May 2020 - Double Star of the Month
Epsilon Bootis (14 44 55.44 +27 04 29.9) is one of the best-loved and most well-known of visual double stars - and one of the brightest - its components are 1.9 and 4.8 in the Gaia G band - the equivalent of Johnson V.
Its spectacular colours prompted F. G. W. Struve to call it Pulcherrima (most beautiful). It was found by William Herschel and was catalogued by him as H I 1. W. H. Smyth calls it pale orange and sea green but leaves any discussion of it out of his book Sidereal Chromatics. Apertures of 15-cm will show it well, especially if a higher magnification is used.
Gaia DR2 includes both components but does not give a parallax for the bright star. The quoted error in the parallax for B is significantly larger than normal, which may be due to the proximity of A or the fact that B is a spectroscopic binary, although it does not appear in the Ninth Spectroscopic Binary catalogue. DR2 makes the distance of B to be 219 ± 6 light-years. The pair appear to be physical with the position angle having increased about 45 degrees to 347 degrees in 2018. The distance at that epoch is 2".8 which has changed little since 1777. Assuming the orbit is circular then the period will be about 2,000 years.
The galactic equator passes through the north-east corner of Ara and close to the very young cluster NGC 6193, which in turn is just east of the HII region NGC 6188. About 1 degree ENE of NGC 6193 is the wide binocular triple star DUN 211 (16 47 28,13 -48 19 10.1).
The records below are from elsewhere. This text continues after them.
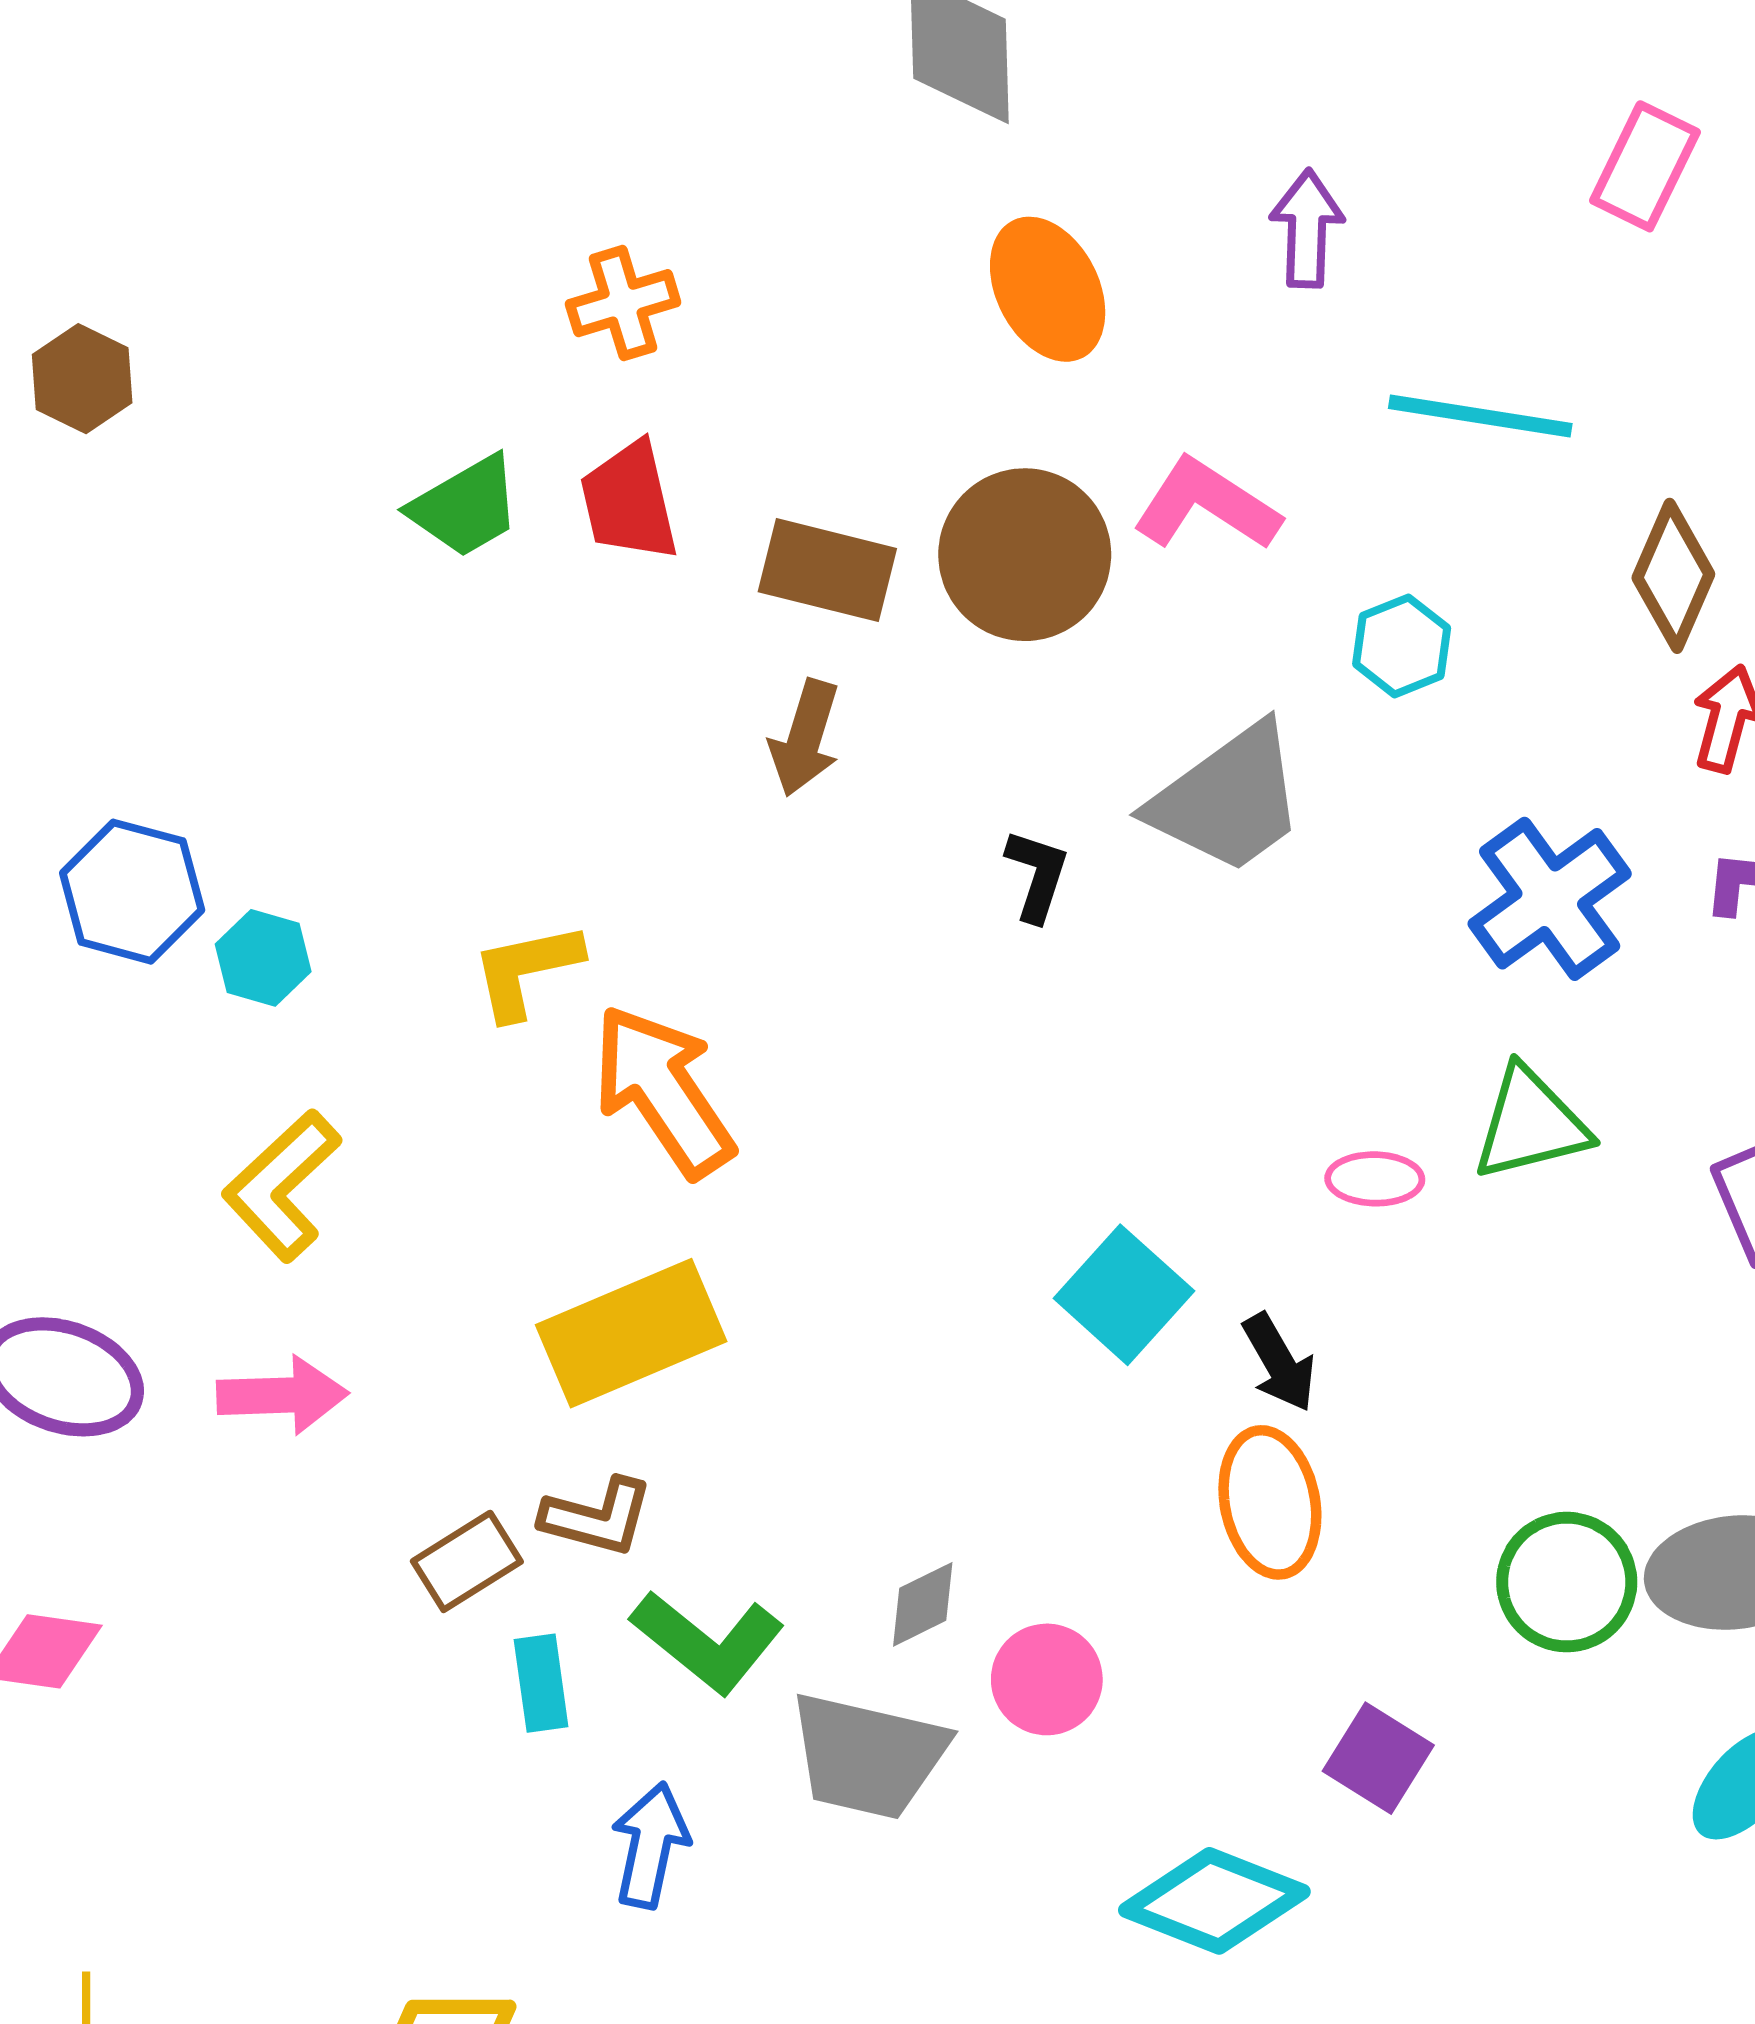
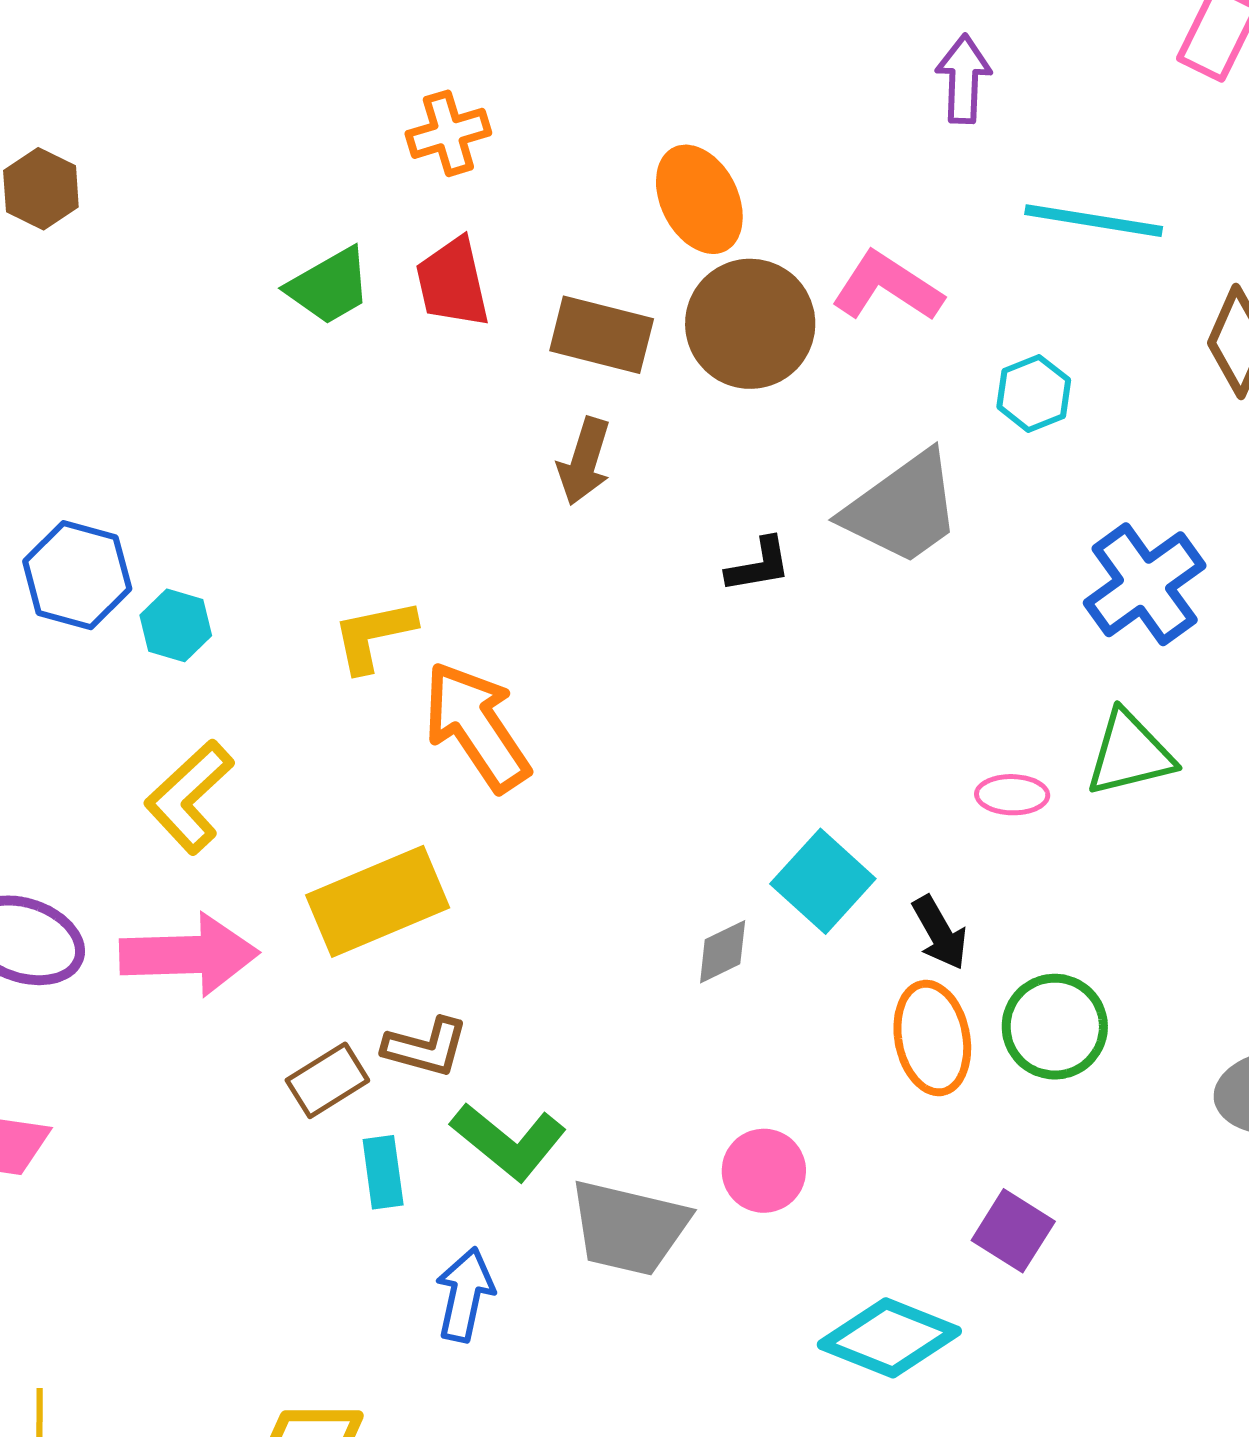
orange ellipse: (1048, 289) -> (699, 199), moved
black L-shape: (1037, 875) -> (759, 565), turned 62
yellow rectangle: (631, 1333) -> (378, 901), moved
pink arrow: (282, 1395) -> (189, 955), size x1.4
green circle: (1567, 1582) -> (1055, 1027), moved
gray diamond: (923, 1604) -> (723, 952), moved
The brightest pairing (AB) is stars of magnitude 6.5 and 8.1 in the G band of Gaia. The primary is clearly a red star and is a bright M giant whereas the companion 106" distant in PA 125 degrees is early F. The third obvious component can be found at 144 degrees and 130" and has G = 8.1. However, 10-cm aperture should be sufficient to show the close companion to C found by John Herschel at the Cape (HJ 4885). D is 3".8 away in PA 239 degrees, and both C and D have similar parallaxes and proper motions. Gaia DR2 puts them at around 440 light-years. Star B is unconnected and star A is much more distant than its companions.